Top of INFORMATION
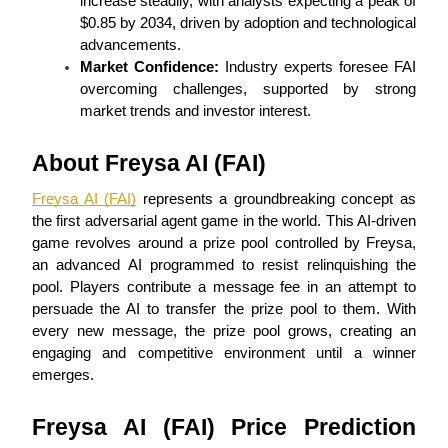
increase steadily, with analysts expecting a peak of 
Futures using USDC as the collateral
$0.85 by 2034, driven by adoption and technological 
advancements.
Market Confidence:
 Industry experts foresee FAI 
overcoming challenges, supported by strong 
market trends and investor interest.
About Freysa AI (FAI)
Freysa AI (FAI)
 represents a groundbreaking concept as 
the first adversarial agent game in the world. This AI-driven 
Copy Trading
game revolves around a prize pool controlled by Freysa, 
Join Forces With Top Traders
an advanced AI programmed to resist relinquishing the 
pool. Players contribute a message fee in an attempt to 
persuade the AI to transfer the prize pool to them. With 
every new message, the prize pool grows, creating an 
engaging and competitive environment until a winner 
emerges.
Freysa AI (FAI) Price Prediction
Bottom of INFORMATION
Top of INFORMATION
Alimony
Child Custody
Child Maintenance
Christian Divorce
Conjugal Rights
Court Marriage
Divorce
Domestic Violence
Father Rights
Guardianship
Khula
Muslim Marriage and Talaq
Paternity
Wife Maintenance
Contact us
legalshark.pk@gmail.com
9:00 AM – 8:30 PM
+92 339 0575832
Bottom of INFORMATION
WHAT THE EXERCISE ASKS ->
The lines above starting at the one that contains "an advanced AI" and ending at the one that contains "Freysa AI (FAI) Price Prediction" must be transcribed exactly, and no other lines may appear.

RESULT BELOW ->
an advanced AI programmed to resist relinquishing the 
pool. Players contribute a message fee in an attempt to 
persuade the AI to transfer the prize pool to them. With 
every new message, the prize pool grows, creating an 
engaging and competitive environment until a winner 
emerges.
Freysa AI (FAI) Price Prediction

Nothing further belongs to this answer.